At home, you should take your dog out of the sun as soon as you notice any signs of sunburn. You may be able to relieve some of the discomfort with a cold bath or cold compresses. However, you should never leave wet towels on your dog as this can cause them to heat up. Try to maintain skin moisture – moisturizing shampoos are best if you have to wash your dog’s coat. Soothing aloe vera can be applied to the area, but it’s important to get a product that is safe for sunburned dogs. If your dog has nose sunburn, try not to apply any creams as it’s likely they’ll simply lick them off. You also shouldn’t apply any products to broken or blistered skin – this is severe sunburn and needs veterinary attention.
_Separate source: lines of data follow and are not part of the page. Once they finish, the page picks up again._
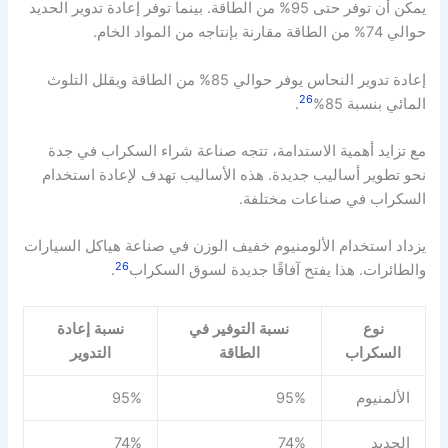
يمكن أن توفر حتى 95% من الطاقة. بينما توفر إعادة تدوير الحديد
حوالي 74% من الطاقة مقارنة بإنتاجه من المواد الخام.
إعادة تدوير النحاس يوفر حوالي 85% من الطاقة ويقلل التلوث
26
المائي بنسبة 85%
.
مع تزايد أهمية الاستدامة، تتجه صناعة شراء السكراب في جدة
نحو تطوير أساليب جديدة. هذه الأساليب تهدف لإعادة استخدام
السكراب في صناعات مختلفة.
يزداد استخدام الألومنيوم خفيف الوزن في صناعة هياكل السيارات
26
والطائرات. هذا يفتح آفاقًا جديدة لسوق السكراب
.
نوع
نسبة التوفير في
نسبة إعادة
السكراب
الطاقة
التدوير
الألمنيوم
95%
95%
الحديد
74%
74%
If you have to visit a veterinary clinic for a dog sunburn, your vet will similarly apply cooling and soothing products to red skin that isn’t severely damaged. However, they will be more concerned with treating severe skin burns and may recommend medications such as pain relief and antibiotics as well as wound treatment. 

How to Prevent Dog Sunburns

Applying sunscreen on dog

There are things you can do to mitigate your dog’s risk of getting a sunburn. Follow these tips to keep your dog’s skin safe:

Watch the weather forecast. If you have a dog who is at risk of sunburn, you should watch the UV forecast. When it’s medium or high, it’s time to get out the sun protection for your dog. If you have to go outdoors, avoid the sun during hours when it is the strongest – typically between 11 a.m. and 3 p.m.

Apply sunscreen. Protect any exposed areas with sunblock for dogs. This should be applied to ears, bald patches, and anywhere else you’re worried that your dog might burn. It’s very important to use a product specifically designed for pets, as many human sunscreens are toxic if your dog licks them. Aim for dog sunblock with SPF 30 or more, as dog skin doesn’t naturally have much protection against the sun. Apply dog sunscreen 20 minutes before going out and reapply regularly, especially if they’ve been swimming

Consider protective clothing. Where larger areas of skin are at risk, such as with Mexican Hairless dogs or those suffering with generalized alopecia, you should invest in protective clothing. Just as beach clothing for babies, this provides a thin layer that keeps your dog’s skin safe from the sun. Just remember that, although the layer is thin, it still traps some heat. You should still be aware that your dog could be at risk of heatstroke.

Avoid the sun for ultimate protection. It’s always best to avoid the sun when you can. Sunburn is not the only risk on warm-weather days. Heatstroke can quickly happen in the sun and it does kill dogs every year. Wherever possible, keep your dog in a cool house (with a fan on or air conditioning running) on extremely warm days.